Solution 2: Handle Compatibility via an API Proxy Service

If you prefer to keep using OpenAI compatibility mode in OpenClaw to call multiple models (including Gemini), you can resolve these format compatibility issues by using an API proxy service.

How the API Proxy Service Works

OpenClaw (OpenAI format request)
    ↓
API Proxy Service (e.g., APIYI)
    ↓ Automatically cleans up incompatible JSON Schema fields
    ↓ Automatically converts request format
Gemini API (Native format)
    ↓
✅ Returns image recognition results successfully

Configuration Example

# Call Gemini image recognition via the APIYI proxy service
import openai
import base64

client = openai.OpenAI(
    api_key="YOUR_API_KEY",
    base_url="https://api.apiyi.com/v1"  # APIYI unified interface
)

# Read and encode the image
with open("test.jpg", "rb") as f:
    image_data = base64.b64encode(f.read()).decode("utf-8")

response = client.chat.completions.create(
    model="gemini-2.5-flash",
    messages=[
        {
            "role": "user",
            "content": [
                {"type": "text", "text": "Describe the content of this image"},
                {
                    "type": "image_url",
                    "image_url": {
                        "url": f"data:image/jpeg;base64,{image_data}"
                    }
                }
            ]
        }
    ]
)
print(response.choices[0].message.content)
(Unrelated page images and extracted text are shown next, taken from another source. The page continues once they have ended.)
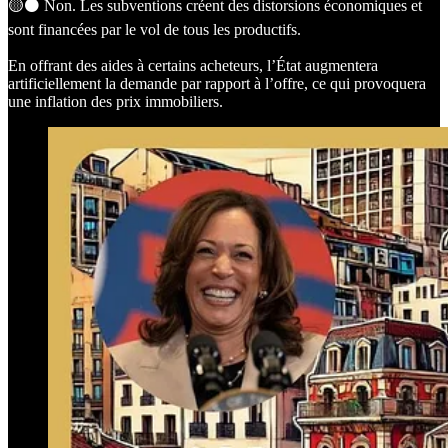
🟡⚫️ Non. Les subventions créent des distorsions économiques et
sont financées par le vol de tous les productifs.
En offrant des aides à certains acheteurs, l’État augmentera
artificiellement la demande par rapport à l’offre, ce qui provoquera
une inflation des prix immobiliers.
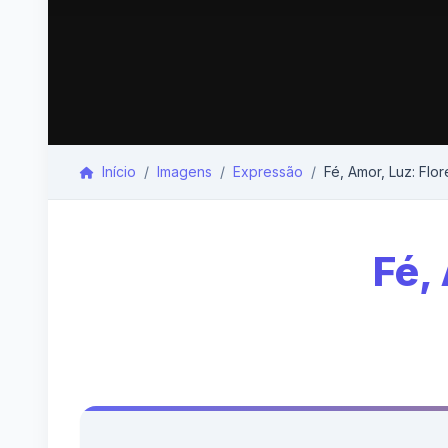
Início
Imagens
Expressão
Fé, Amor, Luz: Flo
Fé,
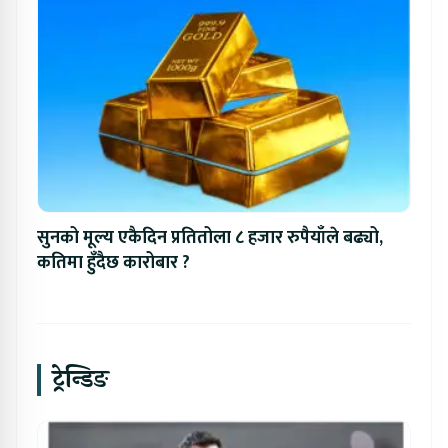
सुनको मूल्य एकैदिन प्रतितोला ८ हजार रुपैयाँले बढ्यो,
कतिमा हुँदैछ कारोबार ?
ट्रेन्डिङ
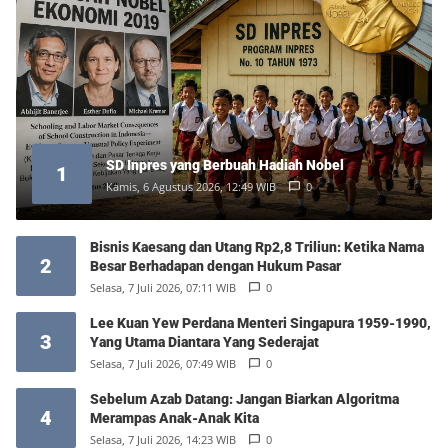
SD Inpres yang Berbuah Hadiah Nobel
1
Kamis, 6 Agustus 2026, 12:49 WIB
0
Bisnis Kaesang dan Utang Rp2,8 Triliun: Ketika Nama
2
Besar Berhadapan dengan Hukum Pasar
Selasa, 7 Juli 2026, 07:11 WIB
0
Lee Kuan Yew Perdana Menteri Singapura 1959-1990,
3
Yang Utama Diantara Yang Sederajat
Selasa, 7 Juli 2026, 07:49 WIB
0
Sebelum Azab Datang: Jangan Biarkan Algoritma
4
Merampas Anak-Anak Kita
Selasa, 7 Juli 2026, 14:23 WIB
0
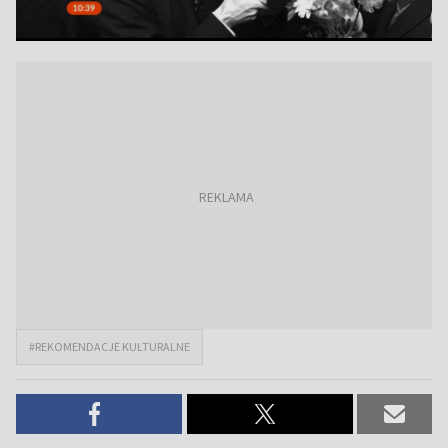
#REKOMENDACJE KULTURALNE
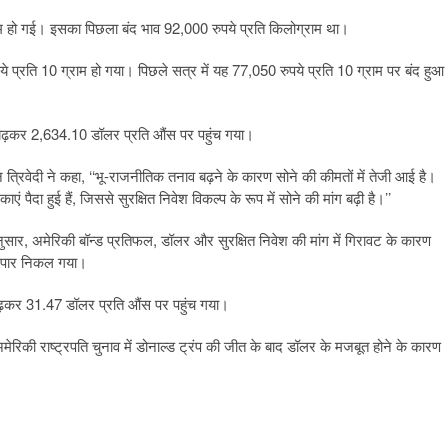
म हो गई। इसका पिछला बंद भाव 92,000 रुपये प्रति किलोग्राम था।
े प्रति 10 ग्राम हो गया। पिछले सत्र में यह 77,050 रुपये प्रति 10 ग्राम पर बंद हुआ
ंस बढ़कर 2,634.10 डॉलर प्रति औंस पर पहुंच गया।
 त्रिवेदी ने कहा, ‘‘भू-राजनीतिक तनाव बढ़ने के कारण सोने की कीमतों में तेजी आई है।
 पैदा हुई हैं, जिससे सुरक्षित निवेश विकल्प के रूप में सोने की मांग बढ़ी है।’’
ुसार, अमेरिकी बॉन्ड प्रतिफल, डॉलर और सुरक्षित निवेश की मांग में गिरावट के कारण
े पार निकल गया।
त बढ़कर 31.47 डॉलर प्रति औंस पर पहुंच गया।
ेरिकी राष्ट्रपति चुनाव में डोनाल्ड ट्रंप की जीत के बाद डॉलर के मजबूत होने के कारण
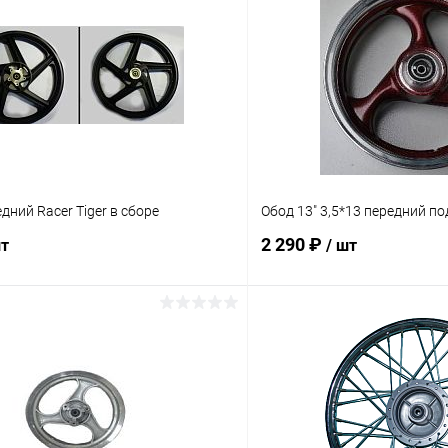
дний Racer Tiger в сборе
Обод 13" 3,5*13 передний п
2 290 ₽
шт
/ шт
В корзину
В корз
Сравнение
ое
В наличии
В избранное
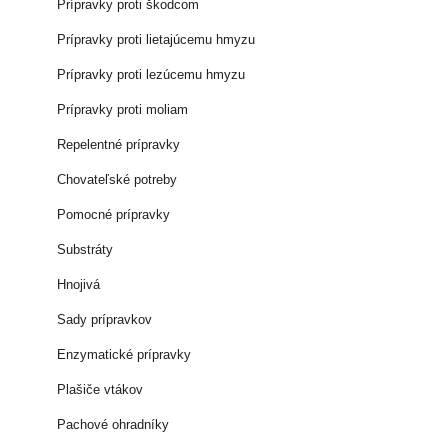
Prípravky proti škodcom
Prípravky proti lietajúcemu hmyzu
Prípravky proti lezúcemu hmyzu
Prípravky proti moliam
Repelentné prípravky
Chovateľské potreby
Pomocné prípravky
Substráty
Hnojivá
Sady prípravkov
Enzymatické prípravky
Plašiče vtákov
Pachové ohradníky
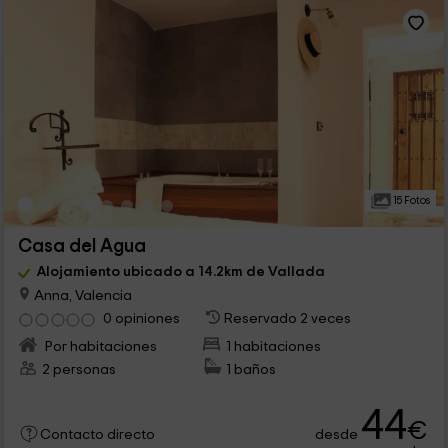
15 Fotos
Casa del Agua
Alojamiento ubicado a 14.2km de Vallada
Anna, Valencia
0 opiniones
Reservado 2 veces
Por habitaciones
1 habitaciones
2 personas
1 baños
44
€
desde
Contacto directo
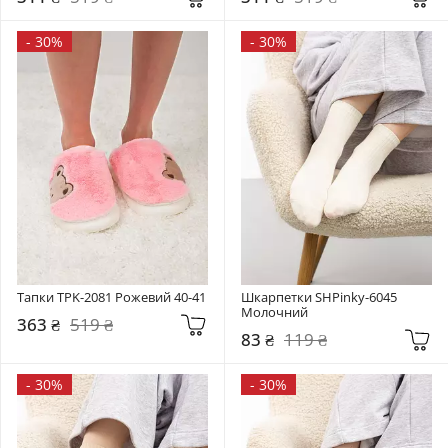
-
30%
-
30%
Тапки TPK-2081 Рожевий 40-41
Шкарпетки SHPinky-6045 
Молочний
363 ₴
519 ₴
83 ₴
119 ₴
-
30%
-
30%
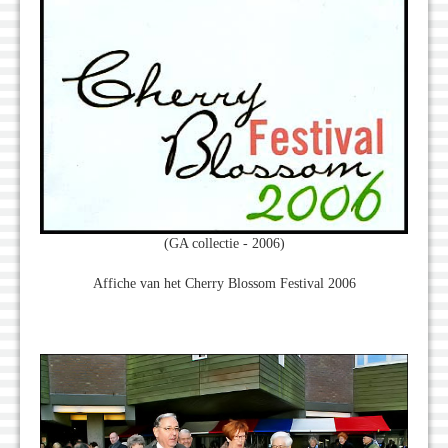
(GA collectie - 2006)
Affiche van het Cherry Blossom Festival 2006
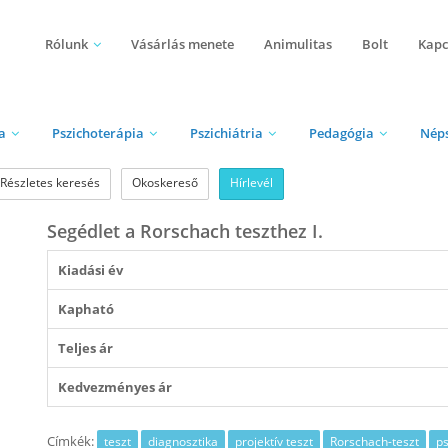
Rólunk
Vásárlás menete
Animulitas
Bolt
Kapc
a
Pszichoterápia
Pszichiátria
Pedagógia
Nép
Részletes keresés
Okoskereső
Hírlevél
Segédlet a Rorschach teszthez I.
Kiadási év
Kapható
Teljes ár
Kedvezményes ár
Címkék:
teszt
diagnosztika
projektív teszt
Rorschach-teszt
p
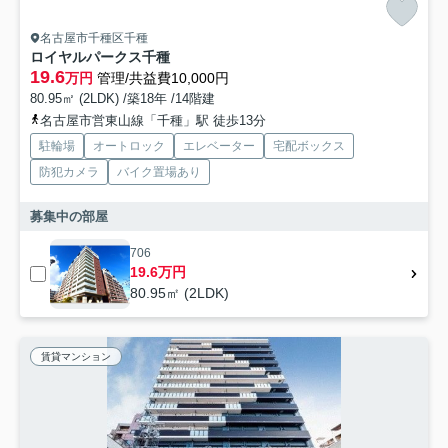
名古屋市千種区千種
ロイヤルパークス千種
19.6
万円
管理/共益費10,000円
80.95㎡ (2LDK) /築18年 /14階建
名古屋市営東山線「千種」駅 徒歩13分
駐輪場
オートロック
エレベーター
宅配ボックス
防犯カメラ
バイク置場あり
募集中の部屋
706
19.6万円
80.95㎡ (2LDK)
賃貸マンション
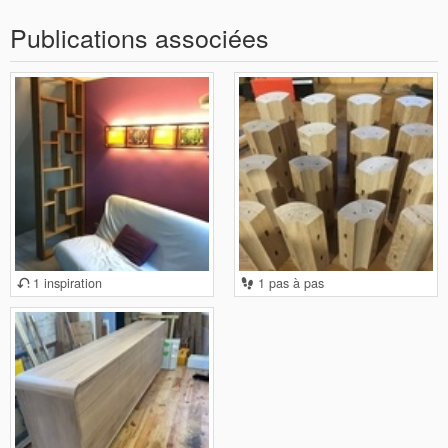
Publications associées
1 inspiration
1 pas à pas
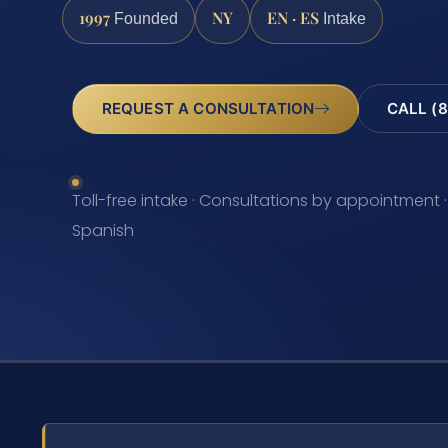
1997
NY
EN · ES
Founded
Intake
REQUEST A CONSULTATION
CALL (8
Toll-free intake · Consultations by appointment ·
Spanish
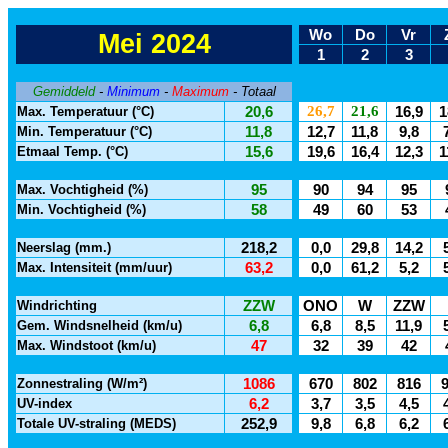
Wo
Do
Vr
Mei 2024
1
2
3
Gemiddeld
-
Minimum
-
Maximum
- Totaal
26,7
21,6
Max. Temperatuur (°C)
20,6
16,9
1
Min. Temperatuur (°C)
11,8
12,7
11,8
9,8
Etmaal Temp. (°C)
15,6
19,6
16,4
12,3
1
Max. Vochtigheid (%)
95
90
94
95
Min. Vochtigheid (%)
58
49
60
53
Neerslag (mm.)
218,2
0,0
29,8
14,2
Max. Intensiteit (mm/uur)
63,2
0,0
61,2
5,2
Windrichting
ZZW
ONO
W
ZZW
Gem. Windsnelheid (km/u)
6,8
6,8
8,5
11,9
Max. Windstoot (km/u)
47
32
39
42
Zonnestraling (W/m²)
1086
670
802
816
UV-index
6,2
3,7
3,5
4,5
Totale UV-straling (MEDS)
252,9
9,8
6,8
6,2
Proxy Service vs. Direct Connection

Comparison	Direct Gemini API	Via APIYI Proxy
JSON Schema Compatibility	❌ Manual handling required	✅ Automatically cleaned
OpenAI SDK Compatibility	⚠️ Partially compatible	✅ Fully compatible
Multi-model switching	Requires config changes	Just change the model parameter
Image Format	base64 inline	base64 inline
Tool Calling	Limited Schema	Automatically converted
Extra Cost	None	Platform fees

Configure APIYI proxy in OpenClaw:

{
  "provider": "apiyi",
  "model": "gemini-2.5-flash",
  "baseUrl": "https://api.apiyi.com/v1",
  "api": "openai-completions",
  "apiKey": "YOUR_APIYI_KEY"
}

💡 Recommendation: If you're using multiple models in OpenClaw (GPT-5.4, Claude, Gemini, etc.), managing your model invocations through APIYI (apiyi.com) is a much more efficient choice, as it saves you from having to configure different API formats for every single model.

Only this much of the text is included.